Sunday, April 15, 2012

129. Camus and Charisma

 
-->
There's knowing a philosopher's position, the stands he (or she) takes on important questions. There's understanding how it fits into or opposes other philosophers' positions and appreciating what it took for him to take that position. There's wondering where you, and maybe the intellectual world, would be without him. And then there's reading him.

Here's Albert Camus, whom I know and understand and appreciate in all the above ways, presenting to me (in The Myth of Sisyphus) the heart of his philosophy:

I want everything explained to me or nothing. And the reason is impotent when it hears this cry from the heart. The mind aroused by this insistence seeks and finds nothing but contradictions and nonsense. What I fail to understand is nonsense. The world is peopled with such irrationals. The world itself, whose single meaning I do not understand, is but a vast irrational. If one could only say, just once: "This is clear," all would be saved.

He can't say that and, looking at his own condition, he forms his conception of the absurd:

At this point of his effort man stands face to face with the irrational. He feels within him his longing for happiness and reason. The absurd is born of this confrontation between the human need and the unreasonable silence of the world.

Reading that passage as my teachers taught me to read, testing against my own experiece, I find myself almost immediately lost. Nothing Camus talks about so urgently matches my experience. In the world I have known there are some contradictions and nonsense and some consistencies and sensible meanings. That's what fills the world's vastness. I don't see how Camus can call that world, the whole thing, "irrational."

I welcome help and here's Adam Gopnik (New Yorker, 4-9-12) supplying it: Camus meant "life is absurd" in "the sense of unjustified by certainty." I, seeing some uncertainty and some certainty, have the same problem reading Gopnik that I had reading Camus. Gopnik adds, "Life is absurd because Who Knows?" That's a mountaintop answer: "If you've climbed up this far you know what I mean." Gopnik takes no better care of me than Camus did.

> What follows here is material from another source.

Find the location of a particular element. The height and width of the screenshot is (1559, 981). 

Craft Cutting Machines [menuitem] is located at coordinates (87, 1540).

And I think I see why, right there in his New Yorker piece. The old Camus charisma still has Gopnik in its spell. He knows it's charisma, his piece features it (in paragraphs on Camus' appearance, his role in the war, his weight in cafe conversations, a photo of him in a trenchcoat), and yet he lets it govern his reading, his response to words on a page.

I think that a charisma-free reader would take the statements I quoted the way an experienced composition teacher would take them: as all-or-nothing declarations of an immature mind. Like adolescent writers who ask the questions he asks, Camus is not really requesting knowledge about any world he shares with his reader, and would not be satisfied if he got it. It would keep him from making the big move, the move that in its grandeur distinguishes him from the writers composition teachers usually see, the move from "I" and "what I fail to understand," to "man" and "the unreasonable world."

That a clear-sighted writer like Adam Gopnik should have his eyes closed by the Camus charisma is testimony to its extraordinary power. Gopnik's own prose is a model of perceptive reader-care. Consider this, from the same piece:

Good editorial writing has less to do with winning an argument, since the other side is mostly not listening, than with telling the guys on your side how they ought to sound when they're arguing. It's a form of conducting, really, where the writer tries to strike a down-beat, a tonic note, for the whole of his section. Not "Say this!" but "Sound this way!" is what the great editorialists teach.

He's a hard hitter. When somebody like him goes soft, and writes soft sentences, you know that this thing that's working on him, this charisma, is pretty strong.

I think it's not just the Camus charisma. I think it's the whole Sartre-Camus-existentialist-postwar-Paris charisma. It's so strong that it holds those writers on their eminence year after year no matter what they have said. They seem to me as invulnerable in the intellectual world as Ronald Reagan was in the political world. I want to call them teflon intellectuals.


1 comment:

  1. I pass this on from Marsha Dutton, Professor of English, Ohio University:


    I sometimes feel like a trivial person because I don't in fact worry about such things. Your essays tend to reassure me, to suggest that perhaps most of us just labor on, happily and unhappily, moment to moment, without urgently reaching toward happiness and reason while hearing the unreasonable silence of the world. You're quite right—if an undergraduate—or graduate student—wrote that I would read it aloud to whoever was nearest, with serious rolling of the eyes.